AWS CloudFormation Case Study

I was asked to write up how I implemented CloudFormation as it began to roll out. It helped me replace RightScale wholesale, in as flexible a manner as I cared to code in json. Below is a draft.


Our task was to roll out a set of ad products based around influence as a metric using AWS for things like analytics, smart display ads, contextual and behavioral targeting to name a few.  Starting fresh and fast with no physical infrastructure and oodles of new data, we had to remain nimble and scale quickly.  Building from a team of one to twenty in the span of months, however, it quickly became necessary to automate and organize not only machines but process.  Each product required QA/LT, staging and production environments.  DR, HA and scaling requirements demanded a plan.  Enter CloudFormation.

Each product has its own set of CloudFormation stacks, configured to procure the necessary AWS services: ELBs, autoscaling groups, queues, security groups, buckets, etc.  Great; then what?  The machines need to talk to each other.  With EC2′s UserData field, machines can be passed values for any of the resources brought up in the stack, e.g.
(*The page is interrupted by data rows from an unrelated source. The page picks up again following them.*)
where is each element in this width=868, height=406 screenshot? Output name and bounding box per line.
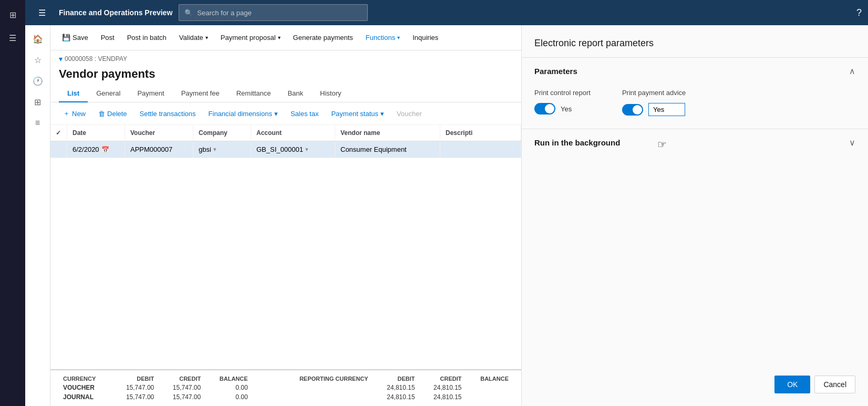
- tab-payment-fee[interactable]: Payment fee: [173, 85, 228, 102]
- right-panel: Electronic report parameters Parameters …: [521, 25, 868, 406]
- apps-icon[interactable]: ⊞: [2, 4, 23, 25]
- settle-transactions-button[interactable]: Settle transactions: [136, 108, 200, 120]
- app-title: Finance and Operations Preview: [59, 8, 172, 17]
- tab-payment[interactable]: Payment: [129, 85, 172, 102]
- delete-button[interactable]: 🗑 Delete: [94, 108, 131, 120]
- voucher-reporting-balance: [466, 383, 513, 392]
- financial-dimensions-button[interactable]: Financial dimensions ▾: [204, 108, 282, 120]
- print-payment-advice-group: Print payment advice: [622, 89, 686, 116]
- ok-button[interactable]: OK: [774, 376, 810, 393]
- main-area: ☰ Finance and Operations Preview 🔍 Searc…: [25, 0, 868, 406]
- new-button[interactable]: ＋ New: [59, 107, 90, 120]
- save-icon: 💾: [62, 34, 70, 41]
- print-control-report-control: Yes: [534, 103, 591, 114]
- currency-header: CURRENCY: [59, 374, 111, 383]
- journal-debit: 15,747.00: [111, 392, 158, 402]
- post-button[interactable]: Post: [96, 30, 120, 45]
- reporting-credit-header: CREDIT: [419, 374, 466, 383]
- credit-header: CREDIT: [158, 374, 205, 383]
- journal-balance: 0.00: [205, 392, 252, 402]
- voucher-reporting-spacer: [252, 383, 373, 392]
- company-dropdown-icon[interactable]: ▾: [213, 146, 216, 153]
- search-bar[interactable]: 🔍 Search for a page: [179, 4, 368, 21]
- tab-general[interactable]: General: [88, 85, 129, 102]
- sidebar-star-icon[interactable]: ☆: [28, 50, 47, 69]
- vendor-column-header: Vendor name: [335, 125, 440, 141]
- tab-remittance[interactable]: Remittance: [228, 85, 280, 102]
- row-description: [440, 141, 521, 158]
- reporting-balance-header: BALANCE: [466, 374, 513, 383]
- account-column-header: Account: [251, 125, 335, 141]
- reporting-currency-header: REPORTING CURRENCY: [252, 374, 373, 383]
- print-payment-advice-control: [622, 103, 686, 116]
- print-control-report-label: Print control report: [534, 89, 591, 97]
- print-payment-advice-label: Print payment advice: [622, 89, 686, 97]
- validate-button[interactable]: Validate: [174, 30, 213, 45]
- print-payment-advice-input[interactable]: [648, 103, 685, 116]
- table-row[interactable]: 6/2/2020 📅 APPM000007 gbsi ▾ GB_SI_00000…: [50, 141, 521, 158]
- sidebar-list-icon[interactable]: ≡: [28, 113, 47, 132]
- functions-button[interactable]: Functions: [360, 30, 405, 45]
- sidebar-history-icon[interactable]: 🕐: [28, 71, 47, 90]
- journal-reporting-balance: [466, 392, 513, 402]
- search-placeholder: Search for a page: [197, 9, 251, 17]
- summary-table: CURRENCY DEBIT CREDIT BALANCE REPORTING …: [59, 374, 513, 402]
- search-icon: 🔍: [184, 9, 193, 17]
- run-bg-expand-icon[interactable]: ∨: [849, 138, 855, 148]
- run-in-background-header[interactable]: Run in the background ∨: [522, 129, 868, 156]
- journal-reporting-debit: 24,810.15: [373, 392, 419, 402]
- journal-label: JOURNAL: [59, 392, 111, 402]
- tab-history[interactable]: History: [312, 85, 349, 102]
- print-payment-advice-toggle[interactable]: [622, 104, 643, 116]
- document-area: 💾 Save Post Post in batch Validate Payme…: [50, 25, 521, 406]
- row-voucher: APPM000007: [125, 141, 193, 158]
- print-control-report-toggle[interactable]: [534, 103, 555, 114]
- company-column-header: Company: [193, 125, 251, 141]
- page-content: 🏠 ☆ 🕐 ⊞ ≡ 💾 Save Post Post in batch: [25, 25, 868, 406]
- balance-header: BALANCE: [205, 374, 252, 383]
- row-vendor-name: Consumer Equipment: [335, 141, 440, 158]
- plus-icon: ＋: [63, 109, 70, 118]
- cancel-button[interactable]: Cancel: [814, 376, 855, 393]
- voucher-debit: 15,747.00: [111, 383, 158, 392]
- row-account: GB_SI_000001 ▾: [251, 141, 335, 158]
- run-in-background-title: Run in the background: [534, 138, 620, 147]
- data-grid: ✓ Date Voucher Company Account Vendor na…: [50, 125, 521, 369]
- inquiries-button[interactable]: Inquiries: [407, 30, 443, 45]
- sales-tax-button[interactable]: Sales tax: [286, 108, 323, 120]
- account-dropdown-icon[interactable]: ▾: [305, 146, 308, 153]
- row-date: 6/2/2020 📅: [67, 141, 125, 158]
- row-company: gbsi ▾: [193, 141, 251, 158]
- row-check[interactable]: [50, 141, 67, 158]
- post-batch-button[interactable]: Post in batch: [122, 30, 172, 45]
- payment-status-button[interactable]: Payment status ▾: [327, 108, 388, 120]
- hamburger-icon[interactable]: ☰: [2, 27, 23, 48]
- parameters-collapse-icon[interactable]: ∧: [849, 66, 855, 76]
- chevron-down-icon2: ▾: [380, 110, 384, 118]
- tab-bank[interactable]: Bank: [279, 85, 312, 102]
- voucher-reporting-credit: 24,810.15: [419, 383, 466, 392]
- payment-proposal-button[interactable]: Payment proposal: [215, 30, 286, 45]
- sidebar: 🏠 ☆ 🕐 ⊞ ≡: [25, 25, 50, 406]
- tabs: List General Payment Payment fee Remitta…: [50, 85, 521, 102]
- sidebar-grid-icon[interactable]: ⊞: [28, 92, 47, 111]
- page-title: Vendor payments: [50, 65, 521, 85]
- help-icon[interactable]: ?: [856, 7, 862, 18]
- breadcrumb: ▾ 00000058 : VENDPAY: [50, 50, 521, 65]
- run-in-background-section: Run in the background ∨: [522, 129, 868, 156]
- voucher-label: VOUCHER: [59, 383, 111, 392]
- filter-icon: ▾: [59, 55, 63, 63]
- print-control-report-value: Yes: [561, 105, 572, 113]
- hamburger-top-icon[interactable]: ☰: [32, 2, 53, 23]
- top-header: ☰ Finance and Operations Preview 🔍 Searc…: [25, 0, 868, 25]
- panel-footer: OK Cancel: [774, 376, 855, 393]
- save-button[interactable]: 💾 Save: [57, 30, 94, 45]
- journal-reporting-spacer: [252, 392, 373, 402]
- generate-payments-button[interactable]: Generate payments: [288, 30, 358, 45]
- parameters-section-header[interactable]: Parameters ∧: [522, 58, 868, 85]
- sidebar-home-icon[interactable]: 🏠: [28, 29, 47, 48]
- journal-credit: 15,747.00: [158, 392, 205, 402]
- tab-list[interactable]: List: [59, 85, 88, 102]
- voucher-column-header: Voucher: [125, 125, 193, 141]
- calendar-icon[interactable]: 📅: [101, 146, 109, 153]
RDS endpoints/creds, private IPs, queue ARNs, etc.  Use an AMI which can execute a command issued by UserData and you’re done.  Ubuntu and Amazon Linux do this off-the-shelf; simply start the UserData with a shebang.  Stack machines can now come up with all the stack data and configure themselves for service via the deployment method of choice.  Furthermore, since they can update themselves, there’s no need for reburning AMIs every time configuration changes or updates are needed.  Our machines even set the prompt to their role and stack name so we don’t get lost in a sea of terminals.  They can even configure their own DNS.

Once the stack for QA is written, the QA lead can launch it with one button.  Change autoscaling groups of one to one hundred and use this copy of the template to launch staging for LT.  With stack mappings, you can use the same template for both.  Add some alarms, change thresholds and launch again for production.  Next round?  Bring up a second production stack next to the old one and cut over.  Need to revert?  Leave the old one up and switch back.  Virginia slides into the ocean?  Launch the exact same stack in Singapore.  Shut down the staging and old production stacks when you’re done to save money.  We call our release method Deployment by Death because all we do is update the release code and kill the boxes.

Here’s how we bring up three Targeting stacks across the world in one quick line:

for i in us-east us-west eu-west; do cfn-create-stack Targeting-QA1 -f targeting.qa1.json --region $i-1; done

They all come up configured and serving, typically within minutes.